Bajo este escenario, Brunet recordó que el gobierno de Estados Unidos emitió en 2023 la Ley de Estímulos a la Industria de Microprocesadores y Alta Tecnología, fortaleciendo las restricciones para que China adquiera chips de última generación y los equipos necesarios para su fabricación. Esto se hizo con la intención de proteger las tecnologías, en un contexto en el que China ha incrementado su participación en el mercado de los chips, los cuales son cruciales para automóviles, dispositivos electrónicos y otros productos. Aunque Estados Unidos produce un 12% de los chips, ninguno es de los más avanzados del mundo.

 

Mientras que Taiwán produce el 90% de los chips avanzados, que son esenciales para la economía estadounidense, la cual sigue siendo líder en el diseño de los microcomponentes. Sin embargo, un conflicto geopolítico podría poner en peligro las patentes de los microcomponentes, muchas de ellas europeas y americanas, y especialmente las chinas, que son quienes los fabrican.

 

En caso de una ruptura, uno de los países se quedaría con las patentes y el otro con la infraestructura, situación perjudicial para ambas partes, porque no habría producción. “Para Estados Unidos, la ley sobre semiconductores es un tema de seguridad nacional", enfatizó Brunet.
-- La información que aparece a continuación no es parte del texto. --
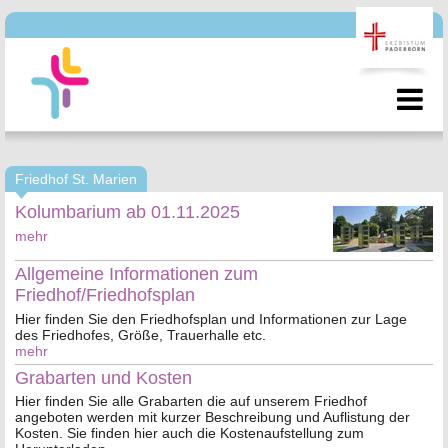
Friedhof St. Marien
Kolumbarium ab 01.11.2025
mehr
Allgemeine Informationen zum
Friedhof/Friedhofsplan
Hier finden Sie den Friedhofsplan und Informationen zur Lage
des Friedhofes, Größe, Trauerhalle etc.
mehr
Grabarten und Kosten
Hier finden Sie alle Grabarten die auf unserem Friedhof
angeboten werden mit kurzer Beschreibung und Auflistung der
Kosten. Sie finden hier auch die Kostenaufstellung zum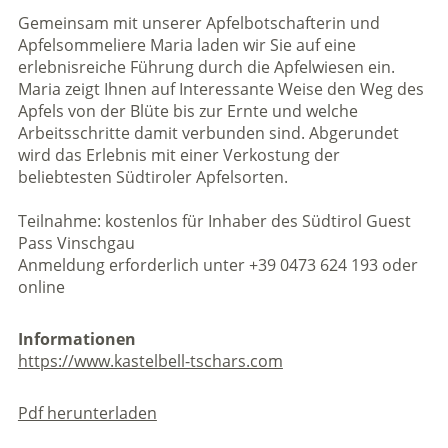
Gemeinsam mit unserer Apfelbotschafterin und
Apfelsommeliere Maria laden wir Sie auf eine
erlebnisreiche Führung durch die Apfelwiesen ein.
Maria zeigt Ihnen auf Interessante Weise den Weg des
Apfels von der Blüte bis zur Ernte und welche
Arbeitsschritte damit verbunden sind. Abgerundet
wird das Erlebnis mit einer Verkostung der
beliebtesten Südtiroler Apfelsorten.
Teilnahme: kostenlos für Inhaber des Südtirol Guest
Pass Vinschgau
Anmeldung erforderlich unter +39 0473 624 193 oder
online
Informationen
https://www.kastelbell-tschars.com
Pdf herunterladen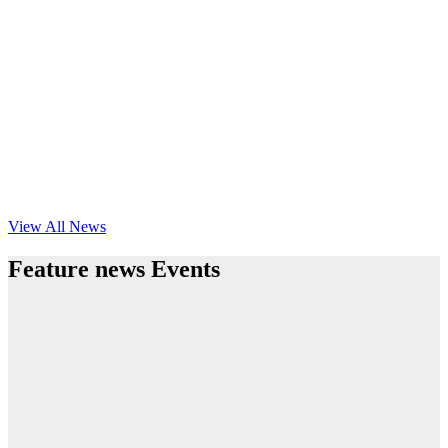
View All News
Feature news Events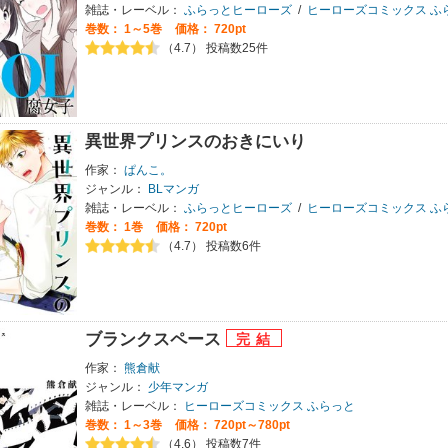
雑誌・レーベル：
ふらっとヒーローズ
/
ヒーローズコミックス ふ
巻数：
1～5巻
価格： 720pt
（4.7） 投稿数25件
異世界プリンスのおきにいり
作家：
ぱんこ。
ジャンル：
BLマンガ
雑誌・レーベル：
ふらっとヒーローズ
/
ヒーローズコミックス ふ
巻数：
1巻
価格： 720pt
（4.7） 投稿数6件
ブランクスペース
作家：
熊倉献
ジャンル：
少年マンガ
雑誌・レーベル：
ヒーローズコミックス ふらっと
巻数：
1～3巻
価格： 720pt～780pt
（4.6） 投稿数7件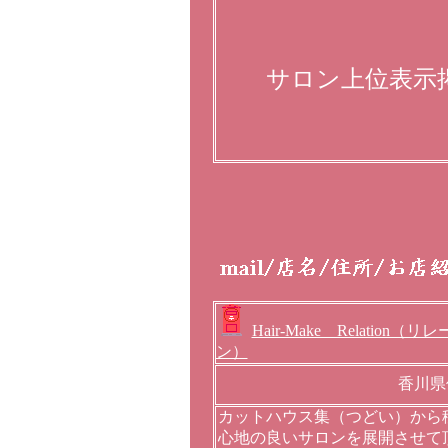
サロン上位表示
Hair-Make Relation（リ
ン）
香川県仲
カットハウス集（つどい）から
心地の良いサロンを展開させて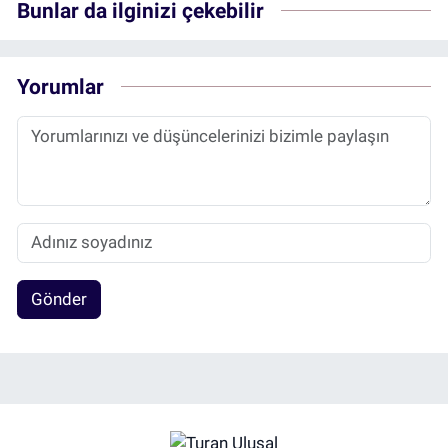
Bunlar da ilginizi çekebilir
Yorumlar
Gönder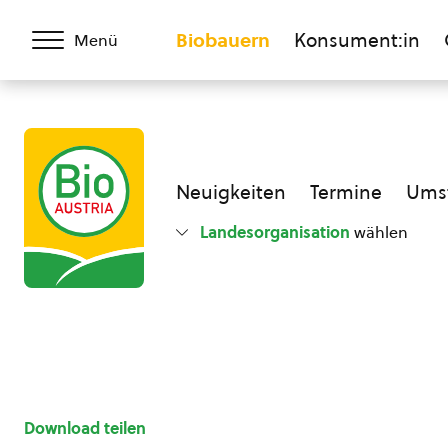
Biobauern
Konsument:in
Menü
Neuigkeiten
Termine
Umst
Landesorganisation
wählen
Download teilen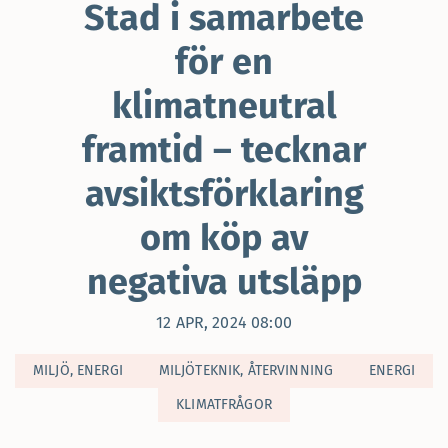
Stad i samarbete
för en
klimatneutral
framtid – tecknar
avsiktsförklaring
om köp av
negativa utsläpp
12 APR, 2024 08:00
MILJÖ, ENERGI
MILJÖTEKNIK, ÅTERVINNING
ENERGI
KLIMATFRÅGOR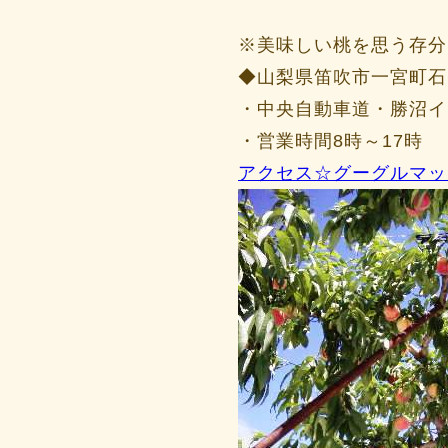
※美味しい桃を思う存分
◆山梨県笛吹市一宮町石
・中央自動車道・勝沼イ
・営業時間8時～17時
アクセス☆グーグルマッ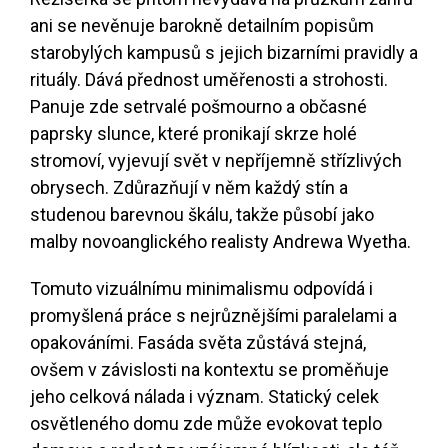
ani se nevěnuje barokně detailním popisům
starobylých kampusů s jejich bizarními pravidly a
rituály. Dává přednost uměřenosti a strohosti.
Panuje zde setrvalé pošmourno a občasné
paprsky slunce, které pronikají skrze holé
stromoví, vyjevují svět v nepříjemně střízlivých
obrysech. Zdůrazňují v něm každý stín a
studenou barevnou škálu, takže působí jako
malby novoanglického realisty Andrewa Wyetha.
Tomuto vizuálnímu minimalismu odpovídá i
promyšlená práce s nejrůznějšími paralelami a
opakováními. Fasáda světa zůstává stejná,
ovšem v závislosti na kontextu se proměňuje
jeho celková nálada i význam. Statický celek
osvětleného domu zde může evokovat teplo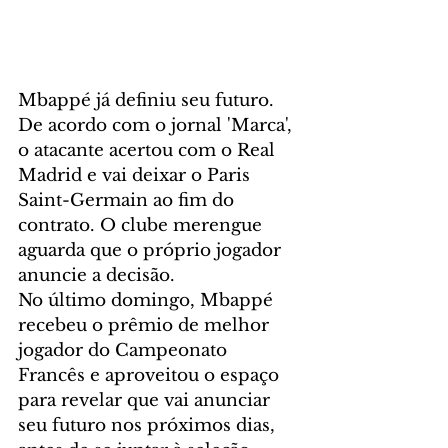
Mbappé já definiu seu futuro. 
De acordo com o jornal 'Marca', 
o atacante acertou com o Real 
Madrid e vai deixar o Paris 
Saint-Germain ao fim do 
contrato. O clube merengue 
aguarda que o próprio jogador 
anuncie a decisão.
No último domingo, Mbappé 
recebeu o prêmio de melhor 
jogador do Campeonato 
Francês e aproveitou o espaço 
para revelar que vai anunciar 
seu futuro nos próximos dias, 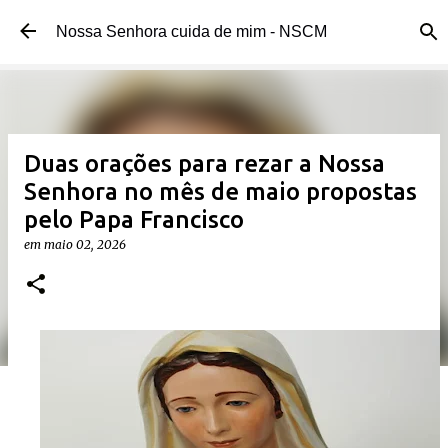
Pular para o conteúdo principal
Nossa Senhora cuida de mim - NSCM
Duas orações para rezar a Nossa
Senhora no mês de maio propostas
pelo Papa Francisco
em
maio 02, 2026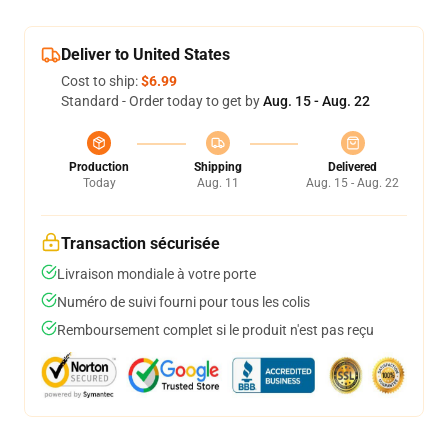
Deliver to United States
Cost to ship:
$6.99
Standard - Order today to get by
Aug. 15 - Aug. 22
Production
Shipping
Delivered
Today
Aug. 11
Aug. 15 - Aug. 22
Transaction sécurisée
Livraison mondiale à votre porte
Numéro de suivi fourni pour tous les colis
Remboursement complet si le produit n'est pas reçu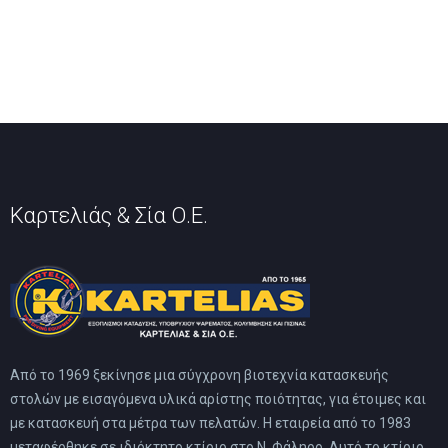
Καρτελιάς & Σία Ο.Ε.
Από το 1969 ξεκίνησε μια σύγχρονη βιοτεχνία κατασκευής
στολών με εισαγόμενα υλικά αρίστης ποιότητας, για έτοιμες και
με κατασκευή στα μέτρα των πελατών. Η εταιρεία από το 1983
μεταφέρθηκε σε ιδιόκτητο κτίριο στο Ν. Φάληρο. Αυτό το κτίριο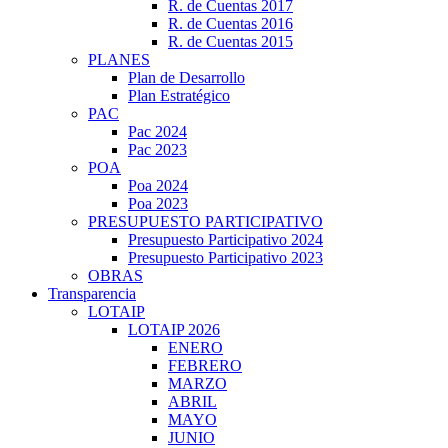
R. de Cuentas 2017
R. de Cuentas 2016
R. de Cuentas 2015
PLANES
Plan de Desarrollo
Plan Estratégico
PAC
Pac 2024
Pac 2023
POA
Poa 2024
Poa 2023
PRESUPUESTO PARTICIPATIVO
Presupuesto Participativo 2024
Presupuesto Participativo 2023
OBRAS
Transparencia
LOTAIP
LOTAIP 2026
ENERO
FEBRERO
MARZO
ABRIL
MAYO
JUNIO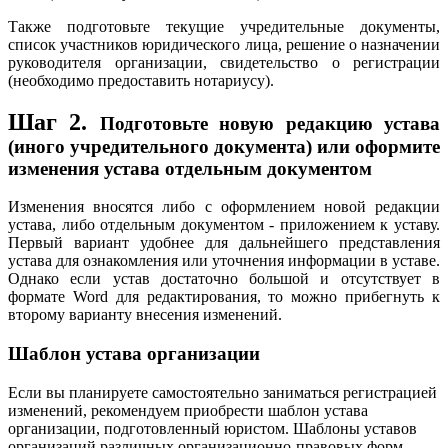
Также подготовьте текущие учредительные документы,
список участников юридического лица, решение о назначении
руководителя организации, свидетельство о регистрации
(необходимо предоставить нотариусу).
Шаг 2.
Подготовьте новую редакцию устава
(иного учредительного документа) или оформите
изменения устава отдельным документом
Изменения вносятся либо с оформлением новой редакции
устава, либо отдельным документом - приложением к уставу.
Первый вариант удобнее для дальнейшего представления
устава для ознакомления или уточнения информации в уставе.
Однако если устав достаточно большой и отсутствует в
формате Word для редактирования, то можно прибегнуть к
второму варианту внесения изменений.
Шаблон устава организации
Если вы планируете самостоятельно заниматься регистрацией
изменений, рекомендуем приобрести шаблон устава
организации, подготовленный юристом. Шаблоны уставов
организаций различных организационно-правовых форм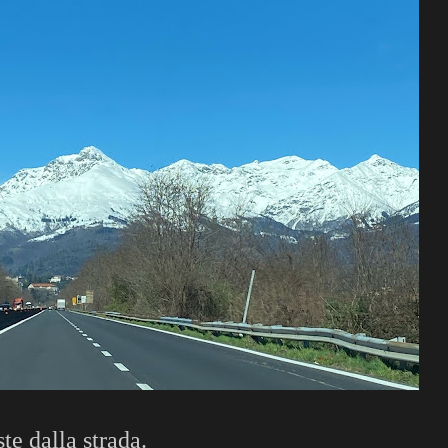
te dalla strada.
"Durante el Covid 19, se dieron cuenta que el 75-80% de los semiconductores se hacen en Asia y que no podían traerlos debido a los contenedores atorados, lo que hizo que toda la industria de este lado del planeta se rezagara. No se pudieron entregar celulares, coches; prácticamente nada, porque ya todo tiene un componente smart. Como es un tema de seguridad nacional para EU, van a preferir hacerlos tanto allá como en México, decisión conveniente para ambas partes”.

De ahí que sea imprescindible que México fortalezca la educación tecnológica, capacitación, maquinaria, infraestructura y energía constante, que no tenga picos o fluctuaciones. Las empresas de alto valor agregado son más conscientes en cómo demandan los insumos y cómo los consumen, por lo que, si México ofrece energías renovables, lo hace más atractivo a las inversiones.

Además, agregó el director ejecutivo de la firma, el costo de capital global suele ser más barato para las empresas cuando tienen algún argumento verde dentro de la operación.

 

“Con el programa STEM, lo hemos hecho muy bien en México, enfocados en la ciencia, tecnología, matemáticas e ingeniería, donde llevamos muchos años. Sin embargo, hay muchos países que se encuentran más avanzados en cantidad de talento para estas tareas, lo que nos posiciona a años de distancia de poder implementar la producción”.

 

Y quien saldrá beneficiado con el Plan Sonora, apuntó el experto, es Estados Unidos, siempre y cuando México otorgue un rápido suministro de energía, ya que con ello tendrá el incentivo de traer la producción a territorio mexicano, dado que es más barato para el costo total de manufactura.

Finalmente, Brunet destacó que “Estados Unidos puede favorecerse de usar a México como punto de manufactura. Además de que existe afinidad cultural, el producto mexicano es muy bien recibido. En Europa definitivamente hay muchísimo espacio para crecer, y Asia es cada vez más un mercado de consumo interno, después de años de ser los que más maquilaban y producían para generar riqueza. Con el capital acumulado en el Oriente, el consumo no se va agotar”.